[TASK ITEM]
If a line in the data below holds the word "button", include it in the count. Give only the final number.

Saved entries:

:::

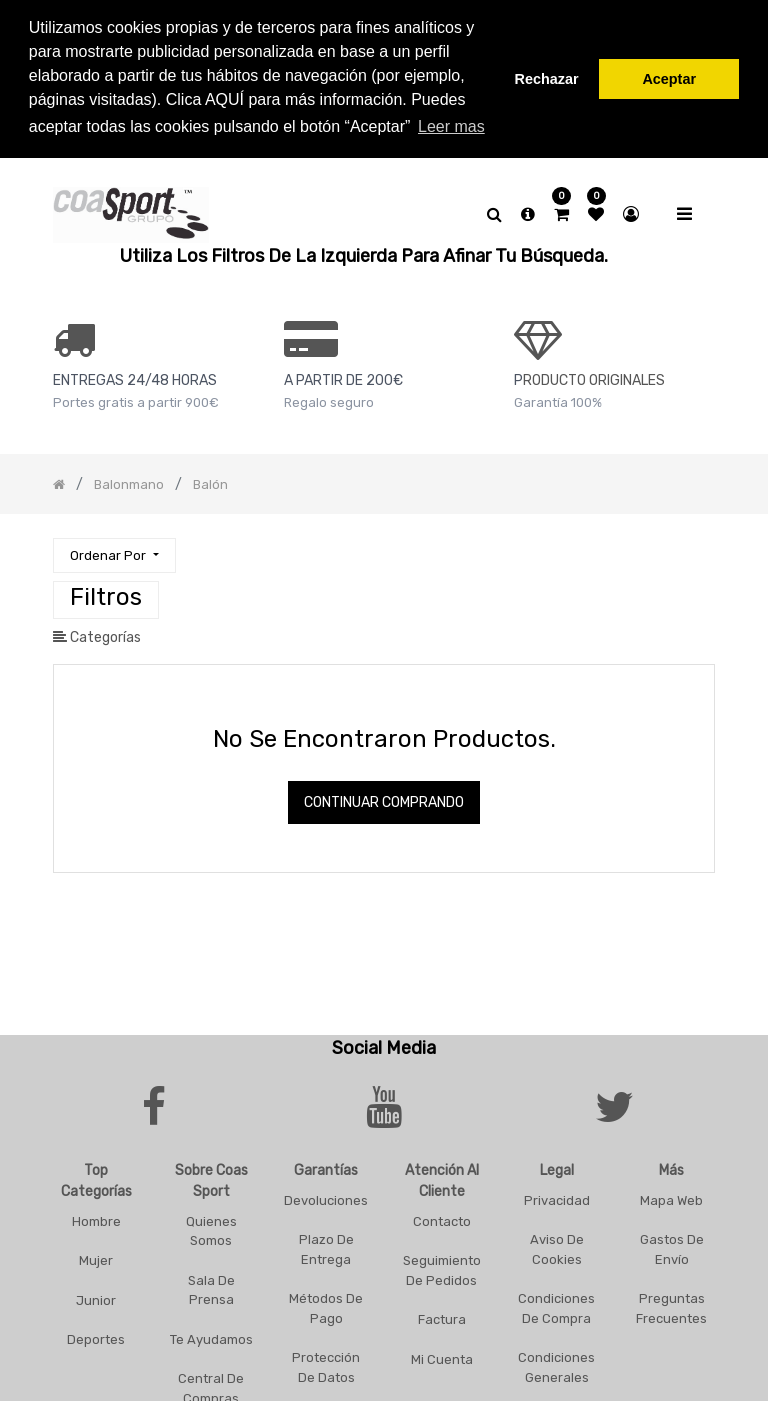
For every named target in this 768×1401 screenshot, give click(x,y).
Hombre (96, 1217)
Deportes (96, 1336)
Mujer (96, 1257)
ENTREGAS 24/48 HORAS (135, 377)
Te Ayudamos (211, 1335)
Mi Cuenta (442, 1355)
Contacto (442, 1217)
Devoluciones (326, 1196)
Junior (96, 1296)
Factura (442, 1316)
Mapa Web (671, 1196)
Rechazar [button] (547, 79)
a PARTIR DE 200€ (343, 377)
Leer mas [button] (451, 126)
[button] (114, 552)
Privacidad (557, 1196)
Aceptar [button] (669, 79)
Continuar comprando (384, 799)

:::

[EXPECTED OUTPUT]
4